_Prompt_:
In the listing below, locate the line containing "excited about, and" and the line containing "conducted through the internet medium and its". Output both of them and every line between, exactly as written, and nothing more.

_Data section_:
>>>>

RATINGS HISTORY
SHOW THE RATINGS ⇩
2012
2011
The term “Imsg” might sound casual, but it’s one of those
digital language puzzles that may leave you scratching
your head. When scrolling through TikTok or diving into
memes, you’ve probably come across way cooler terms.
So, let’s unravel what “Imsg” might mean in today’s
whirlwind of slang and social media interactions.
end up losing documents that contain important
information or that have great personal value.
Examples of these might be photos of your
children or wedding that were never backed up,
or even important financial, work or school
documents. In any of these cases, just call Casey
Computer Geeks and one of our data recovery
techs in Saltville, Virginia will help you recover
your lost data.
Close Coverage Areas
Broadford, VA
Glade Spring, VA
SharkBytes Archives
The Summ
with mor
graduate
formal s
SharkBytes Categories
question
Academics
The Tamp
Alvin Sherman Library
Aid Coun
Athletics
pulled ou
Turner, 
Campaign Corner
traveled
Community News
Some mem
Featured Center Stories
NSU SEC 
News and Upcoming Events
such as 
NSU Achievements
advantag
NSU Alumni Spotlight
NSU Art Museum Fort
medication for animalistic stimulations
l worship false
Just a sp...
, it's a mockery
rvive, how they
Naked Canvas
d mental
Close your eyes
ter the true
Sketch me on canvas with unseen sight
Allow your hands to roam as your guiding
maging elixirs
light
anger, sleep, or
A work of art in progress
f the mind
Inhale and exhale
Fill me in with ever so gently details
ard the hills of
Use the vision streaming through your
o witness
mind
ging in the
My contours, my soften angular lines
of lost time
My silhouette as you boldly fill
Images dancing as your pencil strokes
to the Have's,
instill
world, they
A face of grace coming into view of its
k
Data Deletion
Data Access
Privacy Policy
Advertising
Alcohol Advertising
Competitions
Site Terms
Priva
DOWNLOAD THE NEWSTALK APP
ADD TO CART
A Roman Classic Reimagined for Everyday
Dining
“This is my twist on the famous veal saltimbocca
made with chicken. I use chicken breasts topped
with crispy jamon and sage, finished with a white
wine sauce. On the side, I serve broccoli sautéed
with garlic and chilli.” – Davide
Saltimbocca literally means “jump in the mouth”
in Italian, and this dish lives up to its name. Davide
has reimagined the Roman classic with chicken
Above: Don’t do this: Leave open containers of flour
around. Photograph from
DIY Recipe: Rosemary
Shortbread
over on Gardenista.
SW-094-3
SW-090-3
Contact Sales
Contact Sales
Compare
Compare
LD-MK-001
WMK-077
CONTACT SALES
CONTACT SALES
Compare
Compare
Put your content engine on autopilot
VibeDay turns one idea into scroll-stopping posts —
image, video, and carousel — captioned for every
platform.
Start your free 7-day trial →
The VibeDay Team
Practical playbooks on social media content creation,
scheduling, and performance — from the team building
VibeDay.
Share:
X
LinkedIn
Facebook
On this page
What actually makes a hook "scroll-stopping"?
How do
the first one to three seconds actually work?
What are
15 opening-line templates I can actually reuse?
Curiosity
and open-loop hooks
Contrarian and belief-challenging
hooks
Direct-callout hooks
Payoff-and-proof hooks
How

<<<<
>>>>

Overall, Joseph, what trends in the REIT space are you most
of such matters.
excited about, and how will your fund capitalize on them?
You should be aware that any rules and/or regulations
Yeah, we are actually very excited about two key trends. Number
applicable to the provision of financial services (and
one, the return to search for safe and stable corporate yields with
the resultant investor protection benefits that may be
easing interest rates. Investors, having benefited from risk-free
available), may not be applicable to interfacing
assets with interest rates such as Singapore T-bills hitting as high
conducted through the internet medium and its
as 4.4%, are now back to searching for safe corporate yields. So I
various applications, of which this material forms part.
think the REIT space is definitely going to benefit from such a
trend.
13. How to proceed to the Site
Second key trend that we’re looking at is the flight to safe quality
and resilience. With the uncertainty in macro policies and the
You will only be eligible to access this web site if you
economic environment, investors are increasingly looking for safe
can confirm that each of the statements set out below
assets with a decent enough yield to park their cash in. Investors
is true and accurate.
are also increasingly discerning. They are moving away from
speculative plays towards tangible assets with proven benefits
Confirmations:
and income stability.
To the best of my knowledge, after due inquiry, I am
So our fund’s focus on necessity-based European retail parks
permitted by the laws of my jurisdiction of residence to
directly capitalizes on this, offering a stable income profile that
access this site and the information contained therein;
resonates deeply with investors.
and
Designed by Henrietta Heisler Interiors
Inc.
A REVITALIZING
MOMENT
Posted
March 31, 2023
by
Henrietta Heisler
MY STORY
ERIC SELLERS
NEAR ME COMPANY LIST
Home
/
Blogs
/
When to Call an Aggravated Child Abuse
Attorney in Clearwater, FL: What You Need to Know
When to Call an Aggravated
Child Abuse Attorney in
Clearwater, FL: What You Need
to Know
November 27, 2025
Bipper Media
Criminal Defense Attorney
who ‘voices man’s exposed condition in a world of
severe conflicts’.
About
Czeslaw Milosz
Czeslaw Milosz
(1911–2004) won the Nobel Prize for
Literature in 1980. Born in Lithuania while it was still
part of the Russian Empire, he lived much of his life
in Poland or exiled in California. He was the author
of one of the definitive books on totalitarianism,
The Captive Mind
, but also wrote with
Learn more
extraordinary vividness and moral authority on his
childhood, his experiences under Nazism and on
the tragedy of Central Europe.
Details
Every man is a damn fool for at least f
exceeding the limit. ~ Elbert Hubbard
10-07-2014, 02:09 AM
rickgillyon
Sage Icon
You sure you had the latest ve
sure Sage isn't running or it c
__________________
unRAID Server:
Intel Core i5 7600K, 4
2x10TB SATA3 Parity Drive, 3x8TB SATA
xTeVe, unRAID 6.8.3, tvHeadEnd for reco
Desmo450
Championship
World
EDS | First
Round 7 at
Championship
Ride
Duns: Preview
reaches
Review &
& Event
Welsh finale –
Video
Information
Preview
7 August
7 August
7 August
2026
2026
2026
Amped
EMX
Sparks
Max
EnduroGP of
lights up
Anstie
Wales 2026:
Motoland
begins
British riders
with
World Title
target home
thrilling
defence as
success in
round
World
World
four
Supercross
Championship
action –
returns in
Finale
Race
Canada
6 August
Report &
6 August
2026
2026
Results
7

<<<<

_Expected output_:
excited about, and how will your fund capitalize on them?
You should be aware that any rules and/or regulations
Yeah, we are actually very excited about two key trends. Number
applicable to the provision of financial services (and
one, the return to search for safe and stable corporate yields with
the resultant investor protection benefits that may be
easing interest rates. Investors, having benefited from risk-free
available), may not be applicable to interfacing
assets with interest rates such as Singapore T-bills hitting as high
conducted through the internet medium and its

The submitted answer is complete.